Metadata-Version: 2.2
Name: markdowncleaner
Version: 0.2.0
Summary: A tool for cleaning and formatting markdown documents
Author-email: Johannes Himmelreich <jrhimmel@syr.edu>
License: MIT
Project-URL: Repository, https://github.com/josk0/markdowncleaner
Project-URL: Issues, https://github.com/josk0/markdowncleaner/issues
Keywords: markdown,cleaning,formatting,text processing
Classifier: Programming Language :: Python :: 3
Classifier: Programming Language :: Python :: 3.10
Classifier: Programming Language :: Python :: 3.11
Classifier: Programming Language :: Python :: 3.12
Classifier: Programming Language :: Python :: 3.13
Classifier: License :: OSI Approved :: MIT License
Classifier: Operating System :: OS Independent
Classifier: Topic :: Text Processing :: Markup :: Markdown
Classifier: Topic :: Utilities
Classifier: Development Status :: 4 - Beta
Classifier: Intended Audience :: Science/Research
Requires-Python: >=3.10
Description-Content-Type: text/markdown
License-File: LICENSE
Requires-Dist: pyyaml>=6.0
Requires-Dist: ftfy>=6.0.3

# markdowncleaner

A simple Python tool for cleaning and formatting markdown documents. Default configuration with regex patterns for PDFs of academic papers that have been converted to markdown.

## Description

`markdowncleaner` helps you clean up markdown files by removing unwanted content such as:
- References, bibliographies, and citations
- Footnotes and endnote references in text
- Copyright notices and legal disclaimers
- Acknowledgements and funding information
- Author information and contact details
- Specific patterns like DOIs, URLs, and email addresses
- Short lines and excessive whitespace
- Duplicate headlines (for example, because paper title and author names were reprinted on every page of a PDF)
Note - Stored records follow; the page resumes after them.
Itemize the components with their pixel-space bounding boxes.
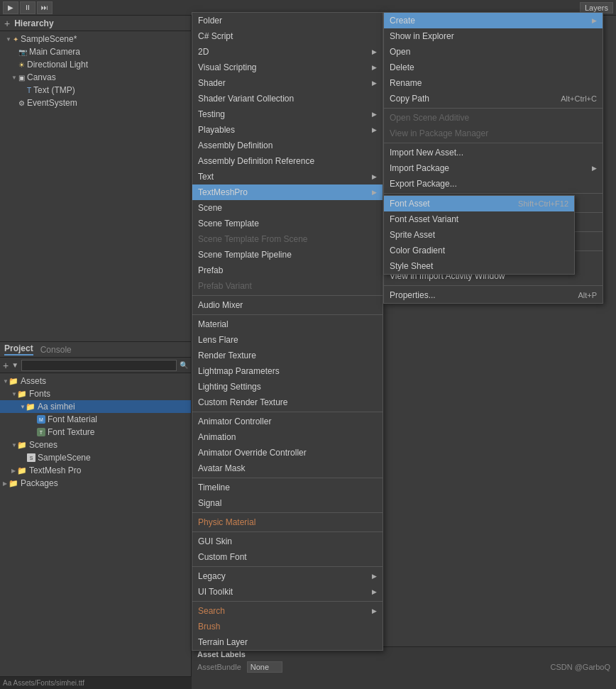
asset-row-fonttexture[interactable]: T Font Texture (0, 426, 191, 439)
menu-item-ui-toolkit[interactable]: UI Toolkit ▶ (192, 584, 383, 600)
search-icon: 🔍 (180, 361, 188, 369)
menu-item-2d[interactable]: 2D ▶ (192, 44, 383, 60)
menu-item-custom-font[interactable]: Custom Font (192, 549, 383, 565)
menu-item-label: Animation (198, 432, 236, 442)
menu-item-physic-material[interactable]: Physic Material (192, 514, 383, 530)
menu-item-label: Font Asset (390, 199, 430, 209)
console-tab[interactable]: Console (40, 345, 72, 355)
menu-item-avatar-mask[interactable]: Avatar Mask (192, 461, 383, 476)
step-button[interactable]: ⏭ (37, 1, 53, 14)
asset-row-packages[interactable]: ▶ 📁 Packages (0, 477, 191, 490)
menu-item-gui-skin[interactable]: GUI Skin (192, 534, 383, 549)
play-button[interactable]: ▶ (3, 1, 18, 14)
hierarchy-item-directionallight[interactable]: ☀ Directional Light (0, 58, 191, 71)
project-panel: Project Console + ▼ 🔍 ▼ 📁 Assets ▼ (0, 342, 191, 689)
submenu-delete[interactable]: Delete (384, 60, 603, 75)
menu-item-brush[interactable]: Brush (192, 619, 383, 634)
project-dropdown-icon[interactable]: ▼ (11, 361, 18, 369)
menu-item-custom-render-texture[interactable]: Custom Render Texture (192, 395, 383, 410)
project-search-input[interactable] (21, 360, 177, 371)
menu-item-animator-controller[interactable]: Animator Controller (192, 414, 383, 429)
submenu-import-package[interactable]: Import Package ▶ (384, 160, 603, 176)
menu-item-assembly-definition[interactable]: Assembly Definition (192, 138, 383, 153)
menu-item-signal[interactable]: Signal (192, 495, 383, 511)
hierarchy-item-samplescene[interactable]: ▼ ✦ SampleScene* (0, 33, 191, 45)
asset-row-aasimhei[interactable]: ▼ 📁 Aa simhei (0, 400, 191, 413)
menu-item-label: Custom Font (198, 552, 247, 562)
menu-item-scene-template[interactable]: Scene Template (192, 216, 383, 231)
menu-item-visual-scripting[interactable]: Visual Scripting ▶ (192, 60, 383, 75)
hierarchy-item-eventsystem[interactable]: ⚙ EventSystem (0, 97, 191, 109)
asset-row-scenes[interactable]: ▼ 📁 Scenes (0, 439, 191, 451)
submenu-arrow-icon: ▶ (372, 573, 377, 580)
submenu-import-new-asset[interactable]: Import New Asset... (384, 145, 603, 160)
menu-item-terrain-layer[interactable]: Terrain Layer (192, 634, 383, 650)
submenu-textmesh-sprite-asset[interactable]: Sprite Asset (384, 227, 574, 243)
menu-item-scene-template-pipeline[interactable]: Scene Template Pipeline (192, 247, 383, 263)
submenu-textmesh-font-asset-variant[interactable]: Font Asset Variant (384, 211, 574, 227)
asset-row-textmeshpro[interactable]: ▶ 📁 TextMesh Pro (0, 464, 191, 477)
menu-divider (384, 285, 603, 286)
hierarchy-title: Hierarchy (14, 18, 53, 28)
project-add-icon[interactable]: + (3, 360, 9, 371)
folder-icon: 📁 (17, 441, 27, 450)
menu-item-label: Shader (198, 78, 226, 88)
menu-item-lightmap-parameters[interactable]: Lightmap Parameters (192, 363, 383, 379)
submenu-export-package[interactable]: Export Package... (384, 176, 603, 192)
arrow-icon: ▶ (3, 480, 9, 487)
submenu-arrow-icon: ▶ (372, 173, 377, 180)
menu-item-assembly-definition-reference[interactable]: Assembly Definition Reference (192, 153, 383, 169)
menu-item-label: Sprite Asset (390, 230, 435, 240)
menu-item-label: Scene Template Pipeline (198, 250, 292, 260)
submenu-textmesh-style-sheet[interactable]: Style Sheet (384, 258, 574, 274)
submenu-copy-path[interactable]: Copy Path Alt+Ctrl+C (384, 91, 603, 106)
submenu-create-item[interactable]: Create ▶ (384, 13, 603, 28)
project-header: Project Console (0, 342, 191, 358)
submenu-open[interactable]: Open (384, 44, 603, 60)
menu-item-folder[interactable]: Folder (192, 13, 383, 28)
asset-bundle-dropdown[interactable]: None (247, 661, 282, 673)
menu-item-label: Physic Material (198, 517, 255, 527)
menu-item-scene[interactable]: Scene (192, 200, 383, 216)
menu-item-playables[interactable]: Playables ▶ (192, 122, 383, 138)
menu-item-search[interactable]: Search ▶ (192, 603, 383, 619)
menu-item-testing[interactable]: Testing ▶ (192, 106, 383, 122)
hierarchy-add-icon[interactable]: + (4, 18, 10, 29)
submenu-properties[interactable]: Properties... Alt+P (384, 287, 603, 303)
menu-item-prefab[interactable]: Prefab (192, 263, 383, 278)
menu-item-label: Open (390, 47, 410, 57)
menu-item-csharp-script[interactable]: C# Script (192, 28, 383, 44)
asset-row-fonts[interactable]: ▼ 📁 Fonts (0, 387, 191, 400)
menu-item-shader-variant-collection[interactable]: Shader Variant Collection (192, 91, 383, 106)
menu-item-render-texture[interactable]: Render Texture (192, 348, 383, 363)
menu-item-audio-mixer[interactable]: Audio Mixer (192, 297, 383, 313)
pause-button[interactable]: ⏸ (20, 1, 35, 14)
submenu-show-in-explorer[interactable]: Show in Explorer (384, 28, 603, 44)
menu-item-lighting-settings[interactable]: Lighting Settings (192, 379, 383, 395)
menu-item-label: C# Script (198, 31, 233, 41)
asset-row-fontmaterial[interactable]: M Font Material (0, 413, 191, 426)
submenu-textmesh-font-asset[interactable]: Font Asset Shift+Ctrl+F12 (384, 196, 574, 211)
arrow-icon: ▼ (3, 378, 9, 385)
menu-item-legacy[interactable]: Legacy ▶ (192, 568, 383, 584)
menu-item-textmeshpro[interactable]: TextMeshPro ▶ (192, 184, 383, 200)
menu-item-label: Import Package (390, 163, 449, 173)
menu-item-animation[interactable]: Animation (192, 429, 383, 445)
submenu-rename[interactable]: Rename (384, 75, 603, 91)
menu-item-text[interactable]: Text ▶ (192, 169, 383, 184)
menu-item-timeline[interactable]: Timeline (192, 480, 383, 495)
menu-item-lens-flare[interactable]: Lens Flare (192, 332, 383, 348)
hierarchy-item-canvas[interactable]: ▼ ▣ Canvas (0, 71, 191, 84)
menu-item-shader[interactable]: Shader ▶ (192, 75, 383, 91)
arrow-icon: ▶ (11, 468, 17, 474)
menu-item-material[interactable]: Material (192, 316, 383, 332)
asset-row-assets[interactable]: ▼ 📁 Assets (0, 375, 191, 387)
hierarchy-item-maincamera[interactable]: 📷 Main Camera (0, 45, 191, 58)
project-tab[interactable]: Project (4, 343, 33, 355)
menu-item-animator-override-controller[interactable]: Animator Override Controller (192, 445, 383, 461)
menu-item-label: Prefab Variant (198, 281, 252, 291)
menu-item-label: Terrain Layer (198, 637, 248, 647)
hierarchy-item-texttmp[interactable]: T Text (TMP) (0, 84, 191, 97)
submenu-textmesh-color-gradient[interactable]: Color Gradient (384, 243, 574, 258)
asset-row-samplescene[interactable]: S SampleScene (0, 451, 191, 464)
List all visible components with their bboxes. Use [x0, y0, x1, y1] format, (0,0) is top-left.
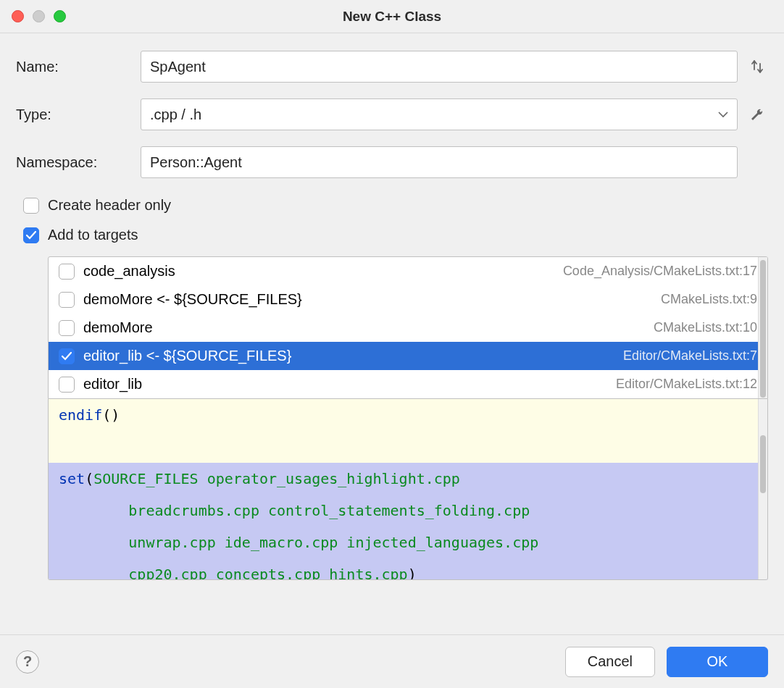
target-name: editor_lib [83, 376, 142, 393]
target-checkbox[interactable] [59, 348, 75, 364]
window-title: New C++ Class [0, 9, 784, 25]
code-token: breadcrumbs.cpp control_statements_foldi… [59, 502, 530, 519]
add-to-targets-label: Add to targets [48, 227, 138, 243]
target-checkbox[interactable] [59, 320, 75, 336]
code-token: set [59, 470, 85, 487]
help-button[interactable]: ? [16, 650, 39, 674]
target-row[interactable]: code_analysisCode_Analysis/CMakeLists.tx… [49, 257, 767, 285]
code-token: unwrap.cpp ide_macro.cpp injected_langua… [59, 534, 538, 551]
type-label: Type: [16, 106, 132, 123]
window-controls [12, 10, 66, 22]
target-checkbox[interactable] [59, 292, 75, 308]
targets-scrollbar[interactable] [758, 257, 767, 398]
code-token: SOURCE_FILES [93, 470, 199, 487]
target-name: demoMore <- ${SOURCE_FILES} [83, 291, 302, 308]
ok-button[interactable]: OK [667, 647, 768, 677]
add-to-targets-checkbox[interactable] [23, 227, 39, 243]
minimize-window-button[interactable] [33, 10, 45, 22]
code-token: operator_usages_highlight.cpp [199, 470, 460, 487]
name-label: Name: [16, 59, 132, 75]
target-path: Code_Analysis/CMakeLists.txt:17 [563, 264, 757, 279]
target-row[interactable]: demoMoreCMakeLists.txt:10 [49, 314, 767, 342]
code-scrollbar[interactable] [758, 399, 767, 579]
titlebar: New C++ Class [0, 0, 784, 33]
target-row[interactable]: demoMore <- ${SOURCE_FILES}CMakeLists.tx… [49, 285, 767, 314]
type-value: .cpp / .h [150, 106, 201, 123]
sort-icon[interactable] [746, 59, 768, 74]
target-name: editor_lib <- ${SOURCE_FILES} [83, 348, 291, 364]
target-checkbox[interactable] [59, 264, 75, 280]
code-token: cpp20.cpp concepts.cpp hints.cpp [59, 566, 408, 580]
maximize-window-button[interactable] [54, 10, 66, 22]
chevron-down-icon [718, 111, 728, 118]
target-checkbox[interactable] [59, 377, 75, 393]
target-path: CMakeLists.txt:10 [654, 320, 757, 335]
create-header-only-checkbox[interactable] [23, 198, 39, 214]
cancel-button[interactable]: Cancel [565, 647, 655, 677]
target-path: Editor/CMakeLists.txt:7 [623, 348, 757, 364]
type-select[interactable]: .cpp / .h [141, 98, 738, 130]
name-input[interactable] [141, 51, 738, 83]
code-preview: endif() set(SOURCE_FILES operator_usages… [48, 399, 768, 580]
namespace-input[interactable] [141, 146, 738, 178]
wrench-icon[interactable] [746, 106, 768, 122]
code-token: () [102, 406, 120, 424]
code-token: ( [85, 470, 93, 487]
target-name: demoMore [83, 319, 153, 336]
code-token: endif [59, 406, 102, 424]
target-path: CMakeLists.txt:9 [661, 292, 757, 307]
targets-list: code_analysisCode_Analysis/CMakeLists.tx… [48, 256, 768, 399]
code-token: ) [408, 566, 417, 580]
namespace-label: Namespace: [16, 154, 132, 171]
target-row[interactable]: editor_lib <- ${SOURCE_FILES}Editor/CMak… [49, 342, 767, 370]
target-path: Editor/CMakeLists.txt:12 [616, 377, 757, 392]
target-row[interactable]: editor_libEditor/CMakeLists.txt:12 [49, 370, 767, 398]
target-name: code_analysis [83, 263, 175, 280]
create-header-only-label: Create header only [48, 197, 171, 214]
close-window-button[interactable] [12, 10, 24, 22]
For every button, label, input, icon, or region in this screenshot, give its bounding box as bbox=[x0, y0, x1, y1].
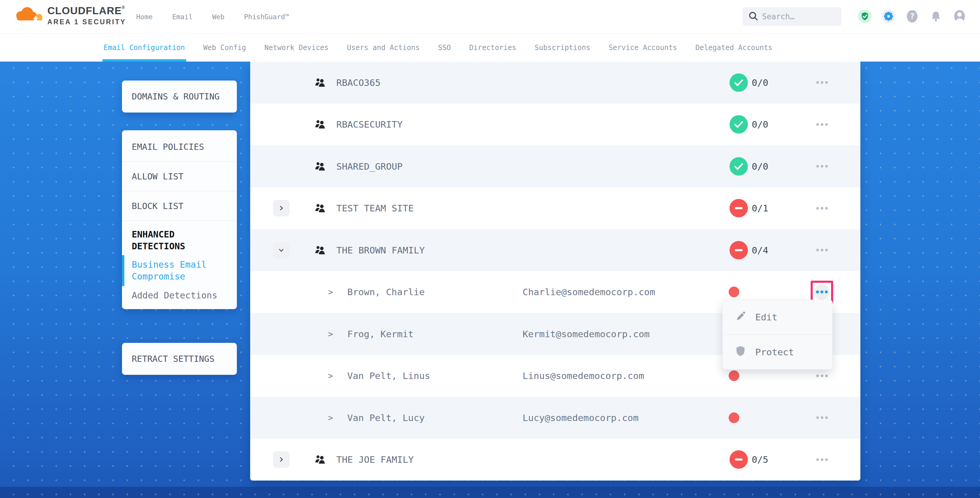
group-name: THE JOE FAMILY bbox=[336, 454, 414, 465]
row-actions-button[interactable] bbox=[814, 410, 830, 425]
footer-band bbox=[0, 487, 980, 498]
member-name: Van Pelt, Linus bbox=[347, 371, 430, 381]
sidebar-card-retract-settings[interactable]: RETRACT SETTINGS bbox=[122, 343, 237, 375]
security-status-shield-icon[interactable] bbox=[858, 10, 872, 23]
menu-item-protect[interactable]: Protect bbox=[723, 334, 832, 369]
tab-network-devices[interactable]: Network Devices bbox=[264, 34, 329, 62]
protected-count: 0/5 bbox=[752, 454, 768, 465]
brand-name: CLOUDFLARE bbox=[48, 5, 122, 17]
status-protected-icon bbox=[730, 73, 748, 92]
protected-count: 0/0 bbox=[752, 119, 768, 130]
header-icon-group: ? bbox=[858, 10, 966, 23]
row-actions-button[interactable] bbox=[814, 242, 830, 258]
unprotected-dot bbox=[729, 286, 739, 297]
protected-count: 0/4 bbox=[752, 245, 768, 256]
group-name: RBACSECURITY bbox=[336, 119, 402, 130]
member-email: Kermit@somedemocorp.com bbox=[523, 329, 649, 339]
menu-item-label: Protect bbox=[755, 347, 794, 357]
section-tabs: Email Configuration Web Config Network D… bbox=[103, 34, 772, 62]
protected-count: 0/0 bbox=[752, 77, 768, 88]
search-input[interactable] bbox=[762, 12, 833, 21]
tab-delegated-accounts[interactable]: Delegated Accounts bbox=[695, 34, 772, 62]
help-icon[interactable]: ? bbox=[905, 10, 919, 23]
menu-item-edit[interactable]: Edit bbox=[723, 300, 832, 334]
sidebar-item-retract-settings[interactable]: RETRACT SETTINGS bbox=[132, 354, 214, 364]
brand-subtitle: AREA 1 SECURITY bbox=[48, 18, 126, 26]
status-unprotected-icon bbox=[730, 241, 748, 259]
row-actions-button[interactable] bbox=[814, 159, 830, 174]
member-caret: > bbox=[328, 329, 333, 339]
app-header: CLOUDFLARE® AREA 1 SECURITY Home Email W… bbox=[0, 0, 980, 34]
table-row-group[interactable]: THE BROWN FAMILY 0/4 bbox=[250, 229, 861, 271]
sidebar-item-added-detections[interactable]: Added Detections bbox=[122, 286, 237, 305]
tab-directories[interactable]: Directories bbox=[469, 34, 516, 62]
table-row-group[interactable]: THE JOE FAMILY 0/5 bbox=[250, 439, 861, 481]
group-people-icon bbox=[315, 78, 326, 88]
row-actions-button[interactable] bbox=[814, 368, 830, 383]
sidebar-item-domains-routing[interactable]: DOMAINS & ROUTING bbox=[132, 91, 220, 102]
group-name: THE BROWN FAMILY bbox=[336, 245, 425, 256]
table-row-group[interactable]: RBACO365 0/0 bbox=[250, 62, 861, 103]
svg-text:?: ? bbox=[910, 12, 915, 21]
tab-email-configuration[interactable]: Email Configuration bbox=[103, 34, 185, 62]
sidebar-item-allow-list[interactable]: ALLOW LIST bbox=[122, 162, 237, 191]
table-row-member[interactable]: > Van Pelt, Lucy Lucy@somedemocorp.com bbox=[250, 397, 861, 439]
group-name: SHARED_GROUP bbox=[336, 161, 402, 172]
status-protected-icon bbox=[730, 115, 748, 134]
search-box[interactable] bbox=[743, 7, 842, 26]
tab-service-accounts[interactable]: Service Accounts bbox=[609, 34, 677, 62]
group-people-icon bbox=[315, 245, 326, 255]
row-actions-button[interactable] bbox=[814, 117, 830, 132]
table-row-group[interactable]: TEST TEAM SITE 0/1 bbox=[250, 188, 861, 229]
row-actions-context-menu: Edit Protect bbox=[722, 300, 832, 369]
search-icon bbox=[747, 10, 759, 23]
account-avatar-icon[interactable] bbox=[953, 10, 966, 23]
group-people-icon bbox=[315, 204, 326, 213]
collapse-group-button[interactable] bbox=[273, 242, 290, 258]
cloudflare-logo[interactable]: CLOUDFLARE® AREA 1 SECURITY bbox=[12, 5, 126, 26]
sidebar-card-domains-routing[interactable]: DOMAINS & ROUTING bbox=[122, 81, 237, 113]
group-people-icon bbox=[315, 119, 326, 129]
member-email: Charlie@somedemocorp.com bbox=[523, 286, 655, 297]
unprotected-dot bbox=[729, 412, 739, 423]
settings-gear-icon[interactable] bbox=[882, 10, 895, 23]
group-people-icon bbox=[315, 455, 326, 464]
member-caret: > bbox=[328, 371, 333, 381]
table-row-group[interactable]: SHARED_GROUP 0/0 bbox=[250, 145, 861, 188]
member-name: Brown, Charlie bbox=[347, 286, 425, 297]
tab-subscriptions[interactable]: Subscriptions bbox=[535, 34, 590, 62]
member-name: Van Pelt, Lucy bbox=[347, 412, 425, 423]
tab-sso[interactable]: SSO bbox=[438, 34, 450, 62]
group-people-icon bbox=[315, 162, 326, 171]
nav-item-home[interactable]: Home bbox=[136, 13, 153, 21]
row-actions-button[interactable] bbox=[814, 200, 830, 216]
notifications-bell-icon[interactable] bbox=[929, 10, 943, 23]
table-row-group[interactable]: RBACSECURITY 0/0 bbox=[250, 103, 861, 146]
member-caret: > bbox=[328, 413, 333, 423]
pencil-icon bbox=[735, 310, 746, 324]
expand-group-button[interactable] bbox=[273, 451, 290, 468]
status-unprotected-icon bbox=[730, 199, 748, 217]
status-protected-icon bbox=[730, 157, 748, 175]
member-caret: > bbox=[328, 287, 333, 297]
nav-item-web[interactable]: Web bbox=[212, 13, 225, 21]
row-actions-button[interactable] bbox=[814, 75, 830, 90]
row-actions-button[interactable] bbox=[814, 452, 830, 467]
member-name: Frog, Kermit bbox=[347, 329, 414, 339]
nav-item-phishguard[interactable]: PhishGuard™ bbox=[244, 13, 289, 21]
logo-text: CLOUDFLARE® AREA 1 SECURITY bbox=[48, 5, 126, 26]
tab-web-config[interactable]: Web Config bbox=[204, 34, 247, 62]
tab-users-and-actions[interactable]: Users and Actions bbox=[347, 34, 420, 62]
nav-item-email[interactable]: Email bbox=[172, 13, 192, 21]
group-name: TEST TEAM SITE bbox=[336, 203, 414, 213]
primary-nav: Home Email Web PhishGuard™ bbox=[136, 0, 289, 34]
status-unprotected-icon bbox=[730, 450, 748, 469]
sidebar-item-block-list[interactable]: BLOCK LIST bbox=[122, 191, 237, 221]
member-email: Linus@somedemocorp.com bbox=[523, 371, 644, 381]
expand-group-button[interactable] bbox=[273, 200, 290, 216]
shield-icon bbox=[735, 345, 746, 359]
sidebar-item-business-email-compromise[interactable]: Business Email Compromise bbox=[122, 255, 237, 286]
sidebar-section-enhanced-detections: ENHANCED DETECTIONS bbox=[122, 221, 237, 255]
row-actions-button-active[interactable] bbox=[814, 284, 830, 300]
sidebar-item-email-policies[interactable]: EMAIL POLICIES bbox=[122, 132, 237, 162]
This tool is particularly useful for processing academic papers, books, or any markdown document that needs formatting cleanup.

## Installation

```bash
pip install markdowncleaner
```

## Usage

### Basic Usage

```python
from markdowncleaner import MarkdownCleaner
from pathlib import Path

# Create a cleaner with default patterns
cleaner = MarkdownCleaner()

# Clean a markdown file
result_path = cleaner.clean_markdown_file(Path("input.md"))

# Clean a markdown string
text = "# Title\nSome content here. [1]\n\nReferences\n1. Citation"
cleaned_text = cleaner.clean_markdown_string(text)
print(cleaned_text)
```

### Customizing Cleaning Options

```python
from markdowncleaner import MarkdownCleaner, CleanerOptions

# Create custom options
options = CleanerOptions()
options.remove_short_lines = True
options.min_line_length = 50  # custom minimum line length
options.remove_duplicate_headlines = False 
options.remove_footnotes_in_text = True
options.contract_empty_lines = True

# Initialize cleaner with custom options
cleaner = MarkdownCleaner(options=options)

# Use the cleaner as before
```

### Custom Cleaning Patterns

You can also provide custom cleaning patterns:

```python
from markdowncleaner import MarkdownCleaner, CleaningPatterns
from pathlib import Path

# Load custom patterns from a YAML file
custom_patterns = CleaningPatterns.from_yaml(Path("my_patterns.yaml"))

# Initialize cleaner with custom patterns
cleaner = MarkdownCleaner(patterns=custom_patterns)
```

## Configuration

The default cleaning patterns are defined in `default_cleaning_patterns.yaml` and include:

- **Sections to Remove**: Acknowledgements, References, Bibliography, etc.
- **Bad Inline Patterns**: Citations, figure references, etc.
- **Bad Lines Patterns**: Copyright notices, DOIs, URLs, etc.
- **Footnote Patterns**: Footnote references in text that fit the pattern '.1'
- **Replacements**: Various character replacements for PDF parsing errors

## Options

- `remove_short_lines`: Remove lines shorter than `min_line_length` (default: 70 characters)
- `remove_whole_lines`: Remove lines matching specific patterns
- `remove_sections`: Remove entire sections based on section headings
- `remove_duplicate_headlines`: Remove duplicate headlines based on threshold
- `remove_duplicate_headlines_threshold`: Threshold for duplicate headline removal
- `remove_footnotes_in_text`: Remove footnote references
- `replace_within_lines`: Replace specific patterns within lines
- `remove_within_lines`: Remove specific patterns within lines
- `contract_empty_lines`: Normalize whitespace
- `crimp_linebreaks`: Improve line break formatting

## License

MIT License

## Contributing

Contributions are welcome! Please feel free to submit a Pull Request.